## PROBLEM REQUIREMENTS
Using the data below, copy every line that contains the word "Follow".

## EXERCISE INPUTS

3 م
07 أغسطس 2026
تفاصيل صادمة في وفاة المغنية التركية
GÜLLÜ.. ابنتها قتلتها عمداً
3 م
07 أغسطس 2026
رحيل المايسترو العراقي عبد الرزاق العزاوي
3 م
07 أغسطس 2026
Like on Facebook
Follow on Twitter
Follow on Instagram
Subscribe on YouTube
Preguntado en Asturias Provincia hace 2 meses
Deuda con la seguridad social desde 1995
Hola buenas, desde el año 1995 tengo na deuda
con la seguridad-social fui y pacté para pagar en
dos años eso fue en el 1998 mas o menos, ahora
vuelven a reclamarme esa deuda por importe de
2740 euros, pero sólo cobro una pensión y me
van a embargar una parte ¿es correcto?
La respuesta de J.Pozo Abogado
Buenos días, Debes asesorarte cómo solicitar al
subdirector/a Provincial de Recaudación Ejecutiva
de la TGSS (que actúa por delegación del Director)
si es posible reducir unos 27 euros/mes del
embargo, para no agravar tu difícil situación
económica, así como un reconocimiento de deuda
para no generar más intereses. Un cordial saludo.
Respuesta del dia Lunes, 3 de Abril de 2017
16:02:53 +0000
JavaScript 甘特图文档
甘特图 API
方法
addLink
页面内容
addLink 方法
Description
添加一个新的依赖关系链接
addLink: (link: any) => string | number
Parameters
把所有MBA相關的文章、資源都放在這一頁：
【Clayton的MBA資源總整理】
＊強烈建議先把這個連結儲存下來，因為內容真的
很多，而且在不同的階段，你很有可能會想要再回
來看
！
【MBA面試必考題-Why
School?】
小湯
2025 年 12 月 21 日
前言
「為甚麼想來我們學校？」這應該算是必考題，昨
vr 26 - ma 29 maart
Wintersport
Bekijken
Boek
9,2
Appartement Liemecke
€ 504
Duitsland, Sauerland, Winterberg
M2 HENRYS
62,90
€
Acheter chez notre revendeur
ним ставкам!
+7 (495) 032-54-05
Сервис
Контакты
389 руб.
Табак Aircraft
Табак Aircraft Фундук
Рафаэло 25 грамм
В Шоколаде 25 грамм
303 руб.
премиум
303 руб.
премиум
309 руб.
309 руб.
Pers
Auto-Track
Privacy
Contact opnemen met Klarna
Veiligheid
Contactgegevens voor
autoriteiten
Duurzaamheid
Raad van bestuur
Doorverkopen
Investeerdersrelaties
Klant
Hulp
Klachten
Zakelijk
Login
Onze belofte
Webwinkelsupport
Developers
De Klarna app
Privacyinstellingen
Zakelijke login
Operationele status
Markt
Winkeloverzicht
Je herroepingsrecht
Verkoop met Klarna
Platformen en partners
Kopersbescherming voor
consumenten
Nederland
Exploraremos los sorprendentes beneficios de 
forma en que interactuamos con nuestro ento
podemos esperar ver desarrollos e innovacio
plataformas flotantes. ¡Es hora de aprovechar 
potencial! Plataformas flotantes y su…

## YOUR RESPONSE
Follow on Twitter
Follow on Instagram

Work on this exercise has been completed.